Dance with the Devil in the pale moonlight

Header image for the article Dance with the Devil in the pale moonlight Credit: A24 (2015)
When mysterious and evil forces enter your life, what's a young girl to do?

Exiled from their town and shunned by their society, a small family tries to make a new life on a small farm in the middle of nowhere. Unfortunately, this is the 1630s in New England, and all the tales you’ve heard, of pacts with the Devil, of witches in the woods, of curses and foul crimes, are true.

The Witch mostly revolves around the family’s eldest daughter, Thomasin (played by Anya Taylor- Joy), as she tries to understand the strange things that are happening to her family. Her parents, played by former Game of Thrones actors Ralph Ineson and Kate Dickie, are little help as their eyes are clouded by grief and superstition.

All of the acting in the film, even that done by the young twins who can’t be more than six-years-old, is well done; although some of the editing was clearly fudged to make the accommodations always necessary when working with child actors. Ineson is especially believable as the proud and faithful Puritan father, desperately trying to save his family from the situation he got them into.

Along with the excellent acting, the movie also pays a great deal of attention to historical accuracy. Everything, from the clothing to the tools to the accents, is as accurate as possible to how things were in that time and place. Much of the script was lifted directly from historical records, which, while making it occasionally difficult to understand for anyone who doesn’t know a bit of Middle English or the Bible, helps with the immersion into the time.

While being billed as a horror movie, The Witch often feels more like a period piece. There are definite scenes that are frightening, and the musical score is typical of any horror film, but a great deal of the plot focuses more on the families suffering and drama than on witches and satanic rights.
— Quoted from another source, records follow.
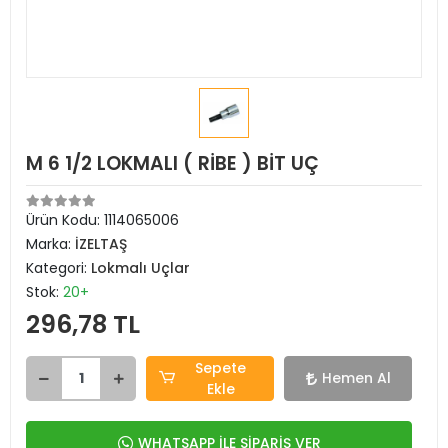
M 6 1/2 LOKMALI ( RİBE ) BİT UÇ
Ürün Kodu:
1114065006
Marka:
İZELTAŞ
Kategori:
Lokmalı Uçlar
Stok:
20+
296,78 TL
Sepete
Hemen Al
Ekle
WHATSAPP İLE SİPARİŞ VER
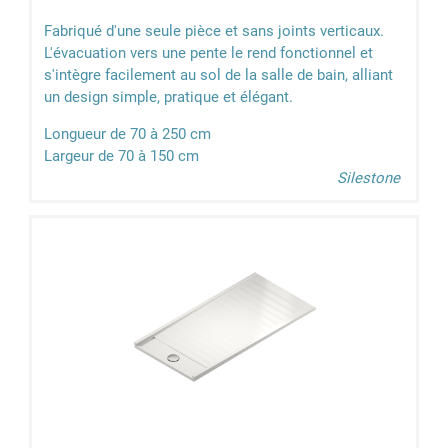
Fabriqué d'une seule pièce et sans joints verticaux.
L'évacuation vers une pente le rend fonctionnel et
s'intègre facilement au sol de la salle de bain, alliant
un design simple, pratique et élégant.
Longueur de 70 à 250 cm
Largeur de 70 à 150 cm
Silestone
The twins provide the “creepy child” trope seen in so many horrors, and there are some strange things that happen, but the general feel of the movie is more “this is weird” than “I’m so scared I’m going to pee my pants.”

Aside from the lack of terror, the movie had few problems. Occasionally a scene might be longer than it should have been, or a cut poorly edited, but these instances are few and easily overlooked in light of the difficulties of filming a movie like this. The movie never drags on, with a runtime that is appropriate for the story. Where other movies add filler to drag you to the two hour mark, The Witch tells its story in an hour and a half and ends when the story is over.

Overall, The Witch is a well done period drama with horror elements. Despite some awkward editing, the movie tells an interesting story and has actors with enough talent to make the tale truly fascinating. Just remember to read up on Job and his wife before sitting down.